## Supplied records

::::::

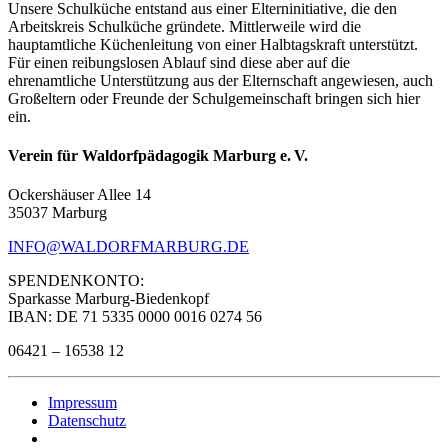
Unsere Schulküche entstand aus einer Elterninitiative, die den
Arbeitskreis Schulküche gründete. Mittlerweile wird die
hauptamtliche Küchenleitung von einer Halbtagskraft unterstützt.
Für einen reibungslosen Ablauf sind diese aber auf die
ehrenamtliche Unterstützung aus der Elternschaft angewiesen, auch
Großeltern oder Freunde der Schulgemeinschaft bringen sich hier
ein.
Verein für Waldorfpädagogik Marburg e. V.
Ockershäuser Allee 14
35037 Marburg
INFO@WALDORFMARBURG.DE
SPENDENKONTO:
Sparkasse Marburg-Biedenkopf
IBAN: DE 71 5335 0000 0016 0274 56
06421 – 16538 12
Impressum
Datenschutz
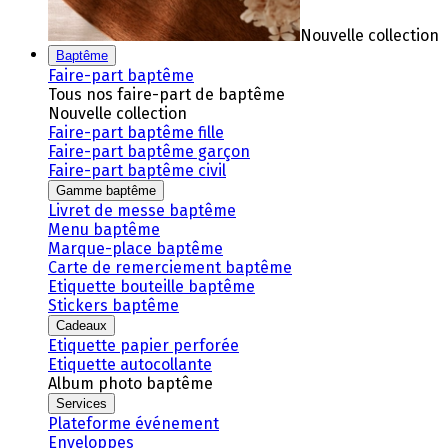
Nouvelle collection
Baptême
Faire-part baptême
Tous nos faire-part de baptême
Nouvelle collection
Faire-part baptême fille
Faire-part baptême garçon
Faire-part baptême civil
Gamme baptême
Livret de messe baptême
Menu baptême
Marque-place baptême
Carte de remerciement baptême
Etiquette bouteille baptême
Stickers baptême
Cadeaux
Etiquette papier perforée
Etiquette autocollante
Album photo baptême
Services
Plateforme événement
Enveloppes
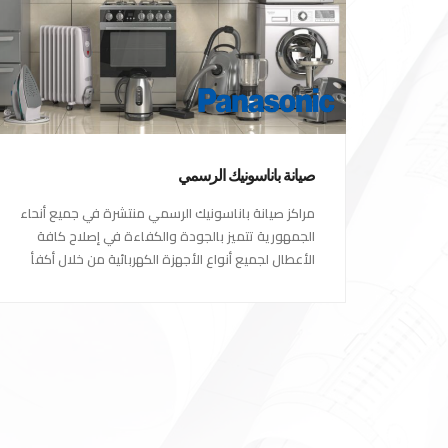
صيانة باناسونيك الرسمي
مراكز صيانة باناسونيك الرسمي منتشرة في جميع أنحاء
الجمهورية تتميز بالجودة والكفاءة في إصلاح كافة
الأعطال لجميع أنواع الأجهزة الكهربائية من خلال أكفأ
المهندسين المتخصصين في صيانة الأجهزة الكهربائية
مع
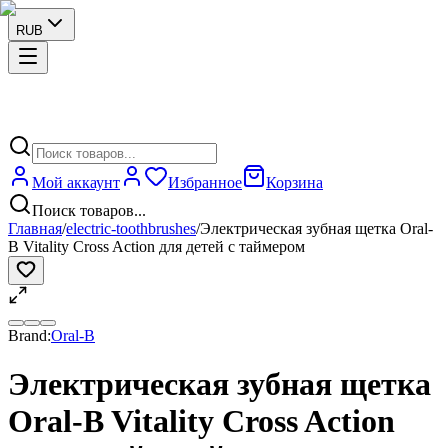
RUB
Мой аккаунт
Избранное
Корзина
Поиск товаров...
Главная
/
electric-toothbrushes
/
Электрическая зубная щетка Oral-
B Vitality Cross Action для детей с таймером
Brand:
Oral-B
Электрическая зубная щетка
Oral-B Vitality Cross Action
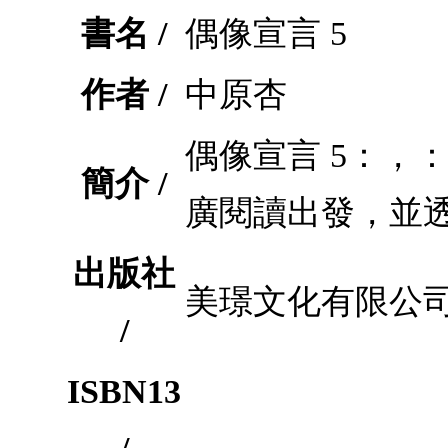
書名 /
偶像宣言 5
作者 /
中原杏
偶像宣言 5：，
簡介 /
廣閱讀出發，並
出版社
美璟文化有限公
/
ISBN13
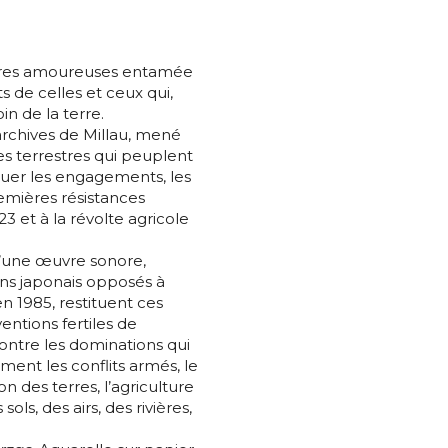
Terres amoureuses entamée
de celles et ceux qui,
in de la terre.
rchives de Millau, mené
s terrestres qui peuplent
tituer les engagements, les
*
remières résistances
 et à la révolte agricole
u’une œuvre sonore,
ans japonais opposés à
*
n 1985, restituent ces
ventions fertiles de
ontre les dominations qui
ment les conflits armés, le
nisation
ion des terres, l’agriculture
ols, des airs, des rivières,
es
termes et conditions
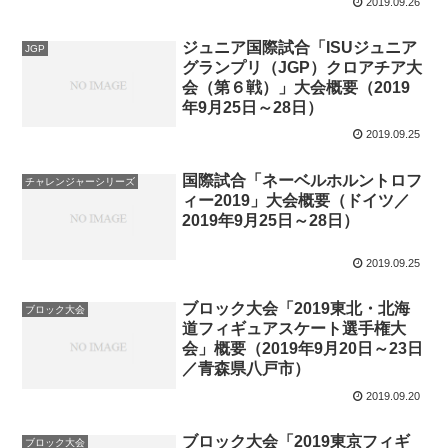
2019.09.26
ジュニア国際試合「ISUジュニア
JGP
グランプリ（JGP）クロアチア大
会（第６戦）」大会概要（2019
年9月25日～28日）
2019.09.25
国際試合「ネーベルホルントロフ
チャレンジャーシリーズ
ィー2019」大会概要（ドイツ／
2019年9月25日～28日）
2019.09.25
ブロック大会「2019東北・北海
ブロック大会
道フィギュアスケート選手権大
会」概要（2019年9月20日～23日
／青森県八戸市）
2019.09.20
ブロック大会「2019東京フィギ
ブロック大会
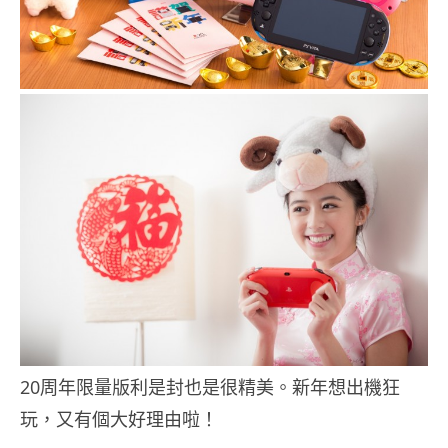
20周年限量版利是封也是很精美。新年想出機狂
玩，又有個大好理由啦！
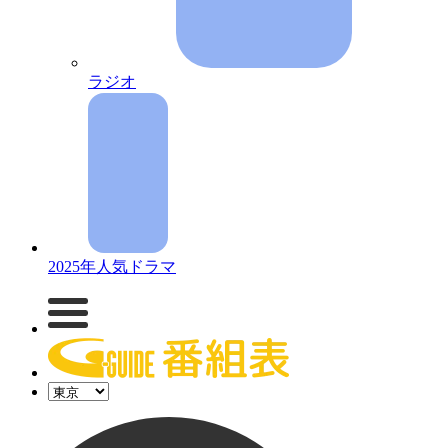
ラジオ
2025年人気ドラマ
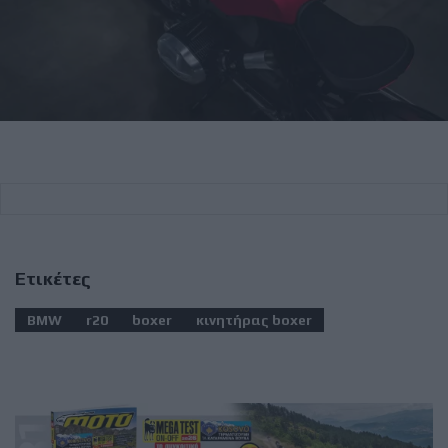
Ετικέτες
BMW
r20
boxer
κινητήρας boxer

::::::

## Exercise goal
Whenever the word "ブロック大会" appears in a line of the listing, copy out that line.

## Your solution
ブロック大会「2019東北・北海
ブロック大会
ブロック大会「2019東京フィギ
ブロック大会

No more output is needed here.